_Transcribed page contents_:
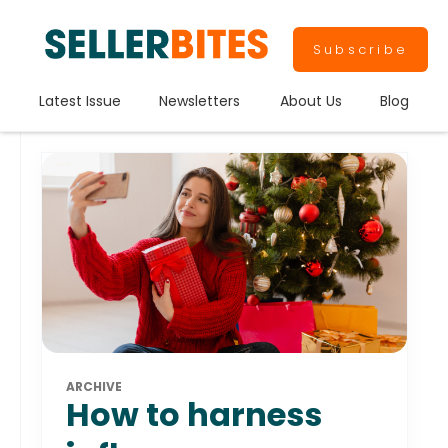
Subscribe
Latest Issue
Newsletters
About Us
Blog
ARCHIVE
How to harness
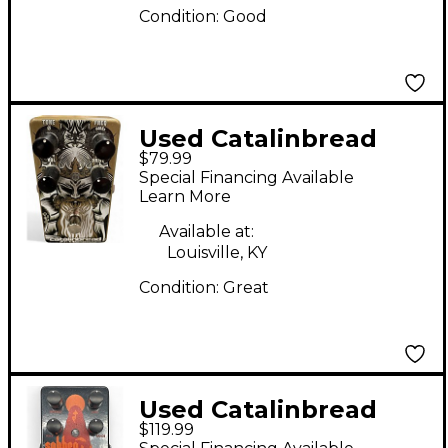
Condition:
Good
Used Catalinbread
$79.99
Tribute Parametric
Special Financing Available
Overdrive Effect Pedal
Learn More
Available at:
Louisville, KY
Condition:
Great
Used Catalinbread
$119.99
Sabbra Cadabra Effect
...
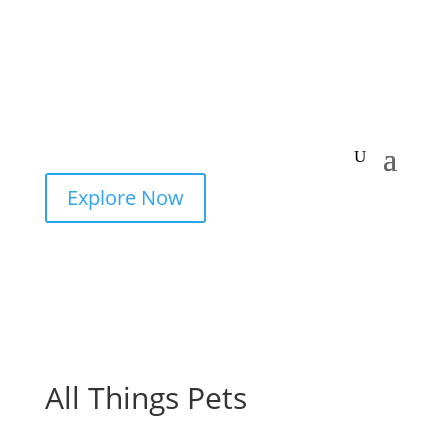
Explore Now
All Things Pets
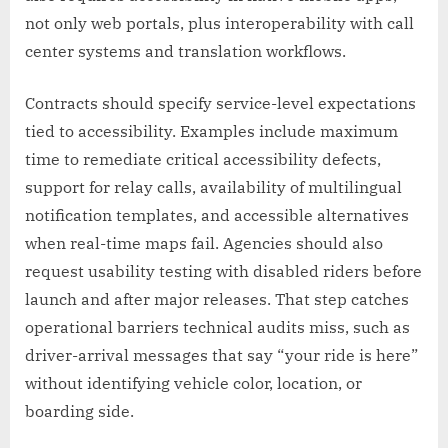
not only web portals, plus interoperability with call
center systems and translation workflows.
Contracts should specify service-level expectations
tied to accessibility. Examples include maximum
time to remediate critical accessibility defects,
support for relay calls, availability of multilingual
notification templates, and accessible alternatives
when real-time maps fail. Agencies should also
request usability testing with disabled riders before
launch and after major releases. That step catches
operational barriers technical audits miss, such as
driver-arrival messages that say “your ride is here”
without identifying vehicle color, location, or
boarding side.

_What this task involves_: Only one stretch of the data is wanted: write out exactly the lines from the one holding "Explore Now" through the one holding "request usability testing", both included, without the pictures.

_Response to the task_:
Explore Now
All Things Pets
not only web portals, plus interoperability with call
center systems and translation workflows.
Contracts should specify service-level expectations
tied to accessibility. Examples include maximum
time to remediate critical accessibility defects,
support for relay calls, availability of multilingual
notification templates, and accessible alternatives
when real-time maps fail. Agencies should also
request usability testing with disabled riders before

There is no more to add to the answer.